To do: Without altering a word, return the records below, but exclude the pictures.

Collected data:
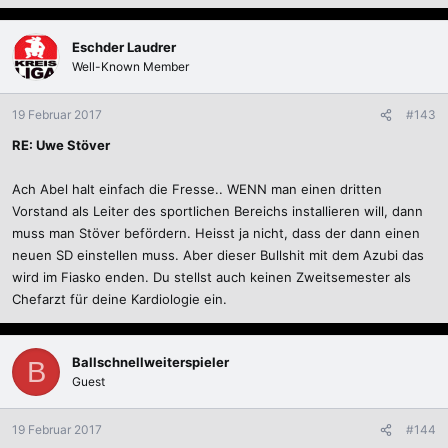
Eschder Laudrer
Well-Known Member
19 Februar 2017
#143
RE: Uwe Stöver
Ach Abel halt einfach die Fresse.. WENN man einen dritten
Vorstand als Leiter des sportlichen Bereichs installieren will, dann
muss man Stöver befördern. Heisst ja nicht, dass der dann einen
neuen SD einstellen muss. Aber dieser Bullshit mit dem Azubi das
wird im Fiasko enden. Du stellst auch keinen Zweitsemester als
Chefarzt für deine Kardiologie ein.
Ballschnellweiterspieler
B
Guest
19 Februar 2017
#144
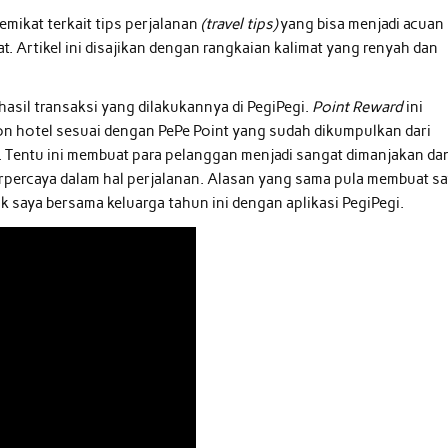
emikat terkait tips perjalanan
(travel tips)
yang bisa menjadi acuan
. Artikel ini disajikan dengan rangkaian kalimat yang renyah dan
hasil transaksi yang dilakukannya di PegiPegi.
Point Reward
ini
on hotel sesuai dengan PePe Point yang sudah dikumpulkan dari
. Tentu ini membuat para pelanggan menjadi sangat dimanjakan da
erpercaya dalam hal perjalanan. Alasan yang sama pula membuat s
saya bersama keluarga tahun ini dengan aplikasi PegiPegi.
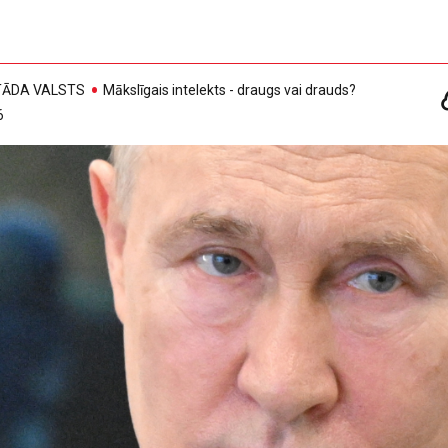
, TĀDA VALSTS
Mākslīgais intelekts - draugs vai drauds?
6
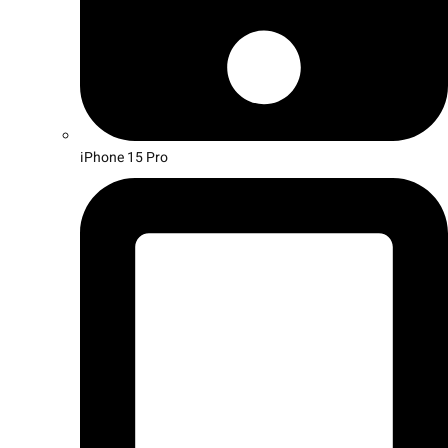
iPhone 15 Pro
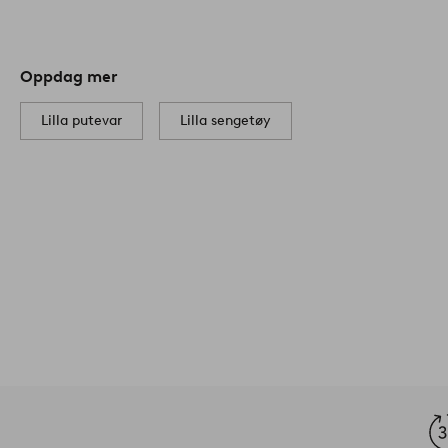
Oppdag mer
Lilla putevar
Lilla sengetøy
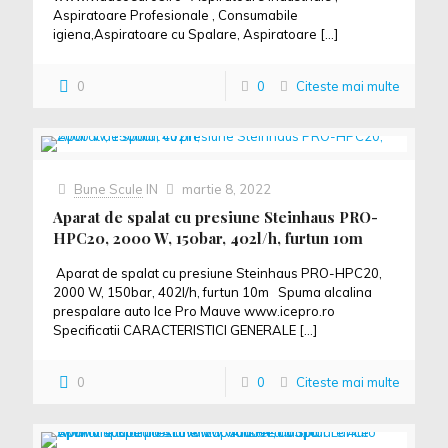
Aspiratoare Profesionale , Consumabile
igiena,Aspiratoare cu Spalare, Aspiratoare
[…]
0
0
Citeste mai multe
Bune Scule
IN
martie 8, 2022
Aparat de spalat cu presiune Steinhaus PRO-
HPC20, 2000 W, 150bar, 402l/h, furtun 10m
Aparat de spalat cu presiune Steinhaus PRO-HPC20,
2000 W, 150bar, 402l/h, furtun 10m Spuma alcalina
prespalare auto Ice Pro Mauve www.icepro.ro
Specificatii CARACTERISTICI GENERALE
[…]
0
0
Citeste mai multe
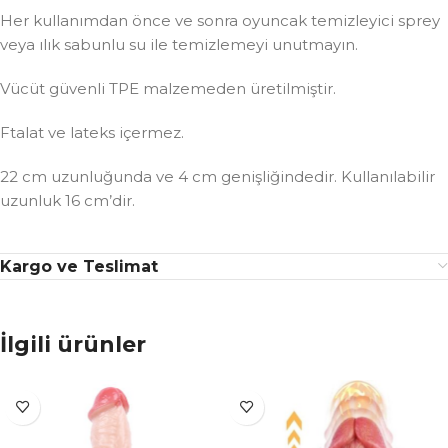
Her kullanımdan önce ve sonra oyuncak temizleyici sprey
veya ılık sabunlu su ile temizlemeyi unutmayın.
Vücüt güvenli TPE malzemeden üretilmiştir.
Ftalat ve lateks içermez.
22 cm uzunluğunda ve 4 cm genişliğindedir. Kullanılabilir
uzunluk 16 cm’dir.
Kargo ve Teslimat
İlgili ürünler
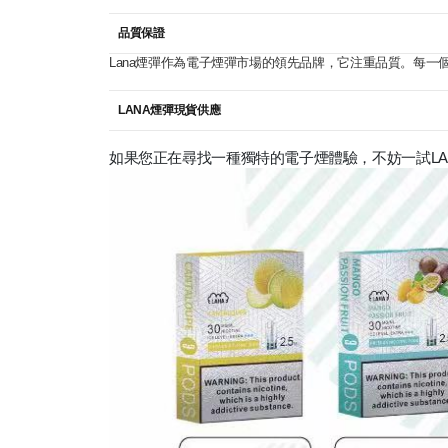
品質保證
Lana煙彈作為電子煙彈市場的領先品牌，它注重品質。每
LANA煙彈現貨供應
如果您正在尋找一種獨特的電子煙體驗，不妨一試LA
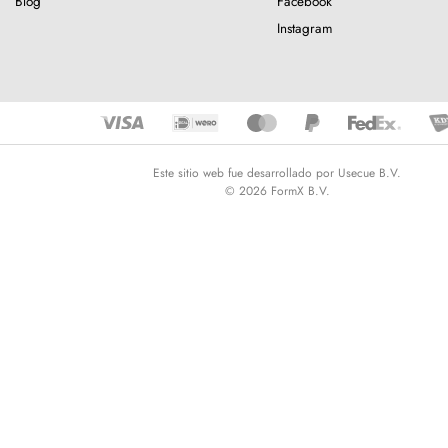
Blog
Facebook
Instagram
Este sitio web fue desarrollado por Usecue B.V.
© 2026 FormX B.V.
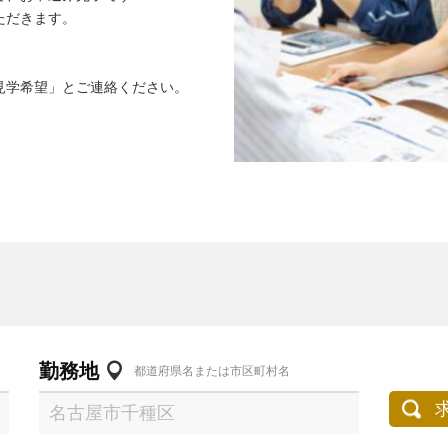
ただきます。
見学希望」とご連絡ください。
勤務地
都道府県名または市区町村名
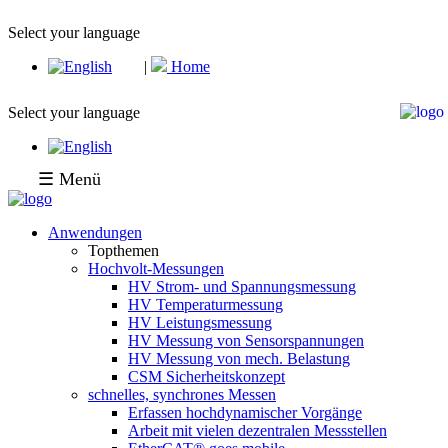
Select your language
|
Home
Select your language
☰ Menü
Anwendungen
Topthemen
Hochvolt-Messungen
HV Strom- und Spannungsmessung
HV Temperaturmessung
HV Leistungsmessung
HV Messung von Sensorspannungen
HV Messung von mech. Belastung
CSM Sicherheitskonzept
schnelles, synchrones Messen
Erfassen hochdynamischer Vorgänge
Arbeit mit vielen dezentralen Messstellen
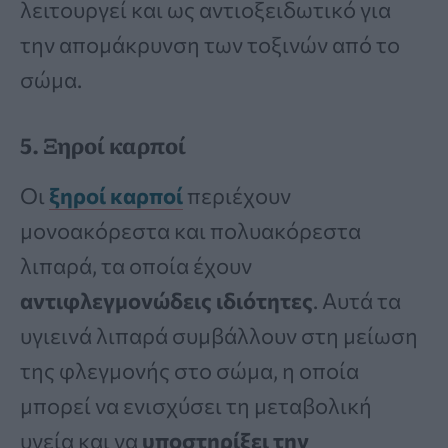
λειτουργεί και ως αντιοξειδωτικό για
την απομάκρυνση των τοξινών από το
σώμα.
5. Ξηροί καρποί
Οι
ξηροί καρποί
περιέχουν
μονοακόρεστα και πολυακόρεστα
λιπαρά, τα οποία έχουν
αντιφλεγμονώδεις ιδιότητες
. Αυτά τα
υγιεινά λιπαρά συμβάλλουν στη μείωση
της φλεγμονής στο σώμα, η οποία
μπορεί να ενισχύσει τη μεταβολική
υγεία και να
υποστηρίξει την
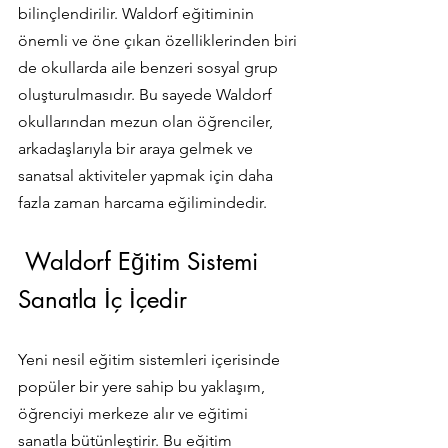
bilinçlendirilir. Waldorf eğitiminin 
önemli ve öne çıkan özelliklerinden biri 
de okullarda aile benzeri sosyal grup 
oluşturulmasıdır. Bu sayede Waldorf 
okullarından mezun olan öğrenciler, 
arkadaşlarıyla bir araya gelmek ve 
sanatsal aktiviteler yapmak için daha 
fazla zaman harcama eğilimindedir.
 Waldorf Eğitim Sistemi 
Sanatla İç İçedir
Yeni nesil eğitim sistemleri içerisinde 
popüler bir yere sahip bu yaklaşım, 
öğrenciyi merkeze alır ve eğitimi 
sanatla bütünleştirir. Bu eğitim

Your solution:
Eschder Laudrer
Well-Known Member
19 Februar 2017
#143
RE: Uwe Stöver
Ach Abel halt einfach die Fresse.. WENN man einen dritten
Vorstand als Leiter des sportlichen Bereichs installieren will, dann
muss man Stöver befördern. Heisst ja nicht, dass der dann einen
neuen SD einstellen muss. Aber dieser Bullshit mit dem Azubi das
wird im Fiasko enden. Du stellst auch keinen Zweitsemester als
Chefarzt für deine Kardiologie ein.
Ballschnellweiterspieler
B
Guest
19 Februar 2017
#144
emikat terkait tips perjalanan
(travel tips)
yang bisa menjadi acuan
. Artikel ini disajikan dengan rangkaian kalimat yang renyah dan
hasil transaksi yang dilakukannya di PegiPegi.
Point Reward
ini
on hotel sesuai dengan PePe Point yang sudah dikumpulkan dari
. Tentu ini membuat para pelanggan menjadi sangat dimanjakan da
erpercaya dalam hal perjalanan. Alasan yang sama pula membuat s
saya bersama keluarga tahun ini dengan aplikasi PegiPegi.
, TĀDA VALSTS
Mākslīgais intelekts - draugs vai drauds?
6
iPhone 15 Pro
Oppdag mer
Lilla putevar
Lilla sengetøy
Aspiratoare Profesionale , Consumabile
igiena,Aspiratoare cu Spalare, Aspiratoare
[…]
0
0
Citeste mai multe
Bune Scule
IN
martie 8, 2022
Aparat de spalat cu presiune Steinhaus PRO-
HPC20, 2000 W, 150bar, 402l/h, furtun 10m
Aparat de spalat cu presiune Steinhaus PRO-HPC20,
2000 W, 150bar, 402l/h, furtun 10m Spuma alcalina
prespalare auto Ice Pro Mauve www.icepro.ro
Specificatii CARACTERISTICI GENERALE
[…]
0
0
Citeste mai multe
Her kullanımdan önce ve sonra oyuncak temizleyici sprey
veya ılık sabunlu su ile temizlemeyi unutmayın.
Vücüt güvenli TPE malzemeden üretilmiştir.
Ftalat ve lateks içermez.
22 cm uzunluğunda ve 4 cm genişliğindedir. Kullanılabilir
uzunluk 16 cm’dir.
Kargo ve Teslimat
İlgili ürünler
品質保證
Lana煙彈作為電子煙彈市場的領先品牌，它注重品質。每
LANA煙彈現貨供應
如果您正在尋找一種獨特的電子煙體驗，不妨一試LA
Blog
Facebook
Instagram
Este sitio web fue desarrollado por Usecue B.V.
© 2026 FormX B.V.
ただきます。
見学希望」とご連絡ください。
勤務地
都道府県名または市区町村名
Select your language
|
Home
Select your language
☰ Menü
Anwendungen
Topthemen
Hochvolt-Messungen
HV Strom- und Spannungsmessung
HV Temperaturmessung
HV Leistungsmessung
HV Messung von Sensorspannungen
HV Messung von mech. Belastung
CSM Sicherheitskonzept
schnelles, synchrones Messen
Erfassen hochdynamischer Vorgänge
Arbeit mit vielen dezentralen Messstellen
λειτουργεί και ως αντιοξειδωτικό για
την απομάκρυνση των τοξινών από το
σώμα.
5. Ξηροί καρποί
Οι
ξηροί καρποί
περιέχουν
μονοακόρεστα και πολυακόρεστα
λιπαρά, τα οποία έχουν
αντιφλεγμονώδεις ιδιότητες
. Αυτά τα
υγιεινά λιπαρά συμβάλλουν στη μείωση
της φλεγμονής στο σώμα, η οποία
μπορεί να ενισχύσει τη μεταβολική
υγεία και να
υποστηρίξει την
bilinçlendirilir. Waldorf eğitiminin 
önemli ve öne çıkan özelliklerinden biri 
de okullarda aile benzeri sosyal grup 
oluşturulmasıdır. Bu sayede Waldorf 
okullarından mezun olan öğrenciler, 
arkadaşlarıyla bir araya gelmek ve 
sanatsal aktiviteler yapmak için daha 
fazla zaman harcama eğilimindedir.
 Waldorf Eğitim Sistemi 
Sanatla İç İçedir
Yeni nesil eğitim sistemleri içerisinde 
popüler bir yere sahip bu yaklaşım, 
öğrenciyi merkeze alır ve eğitimi 
sanatla bütünleştirir. Bu eğitim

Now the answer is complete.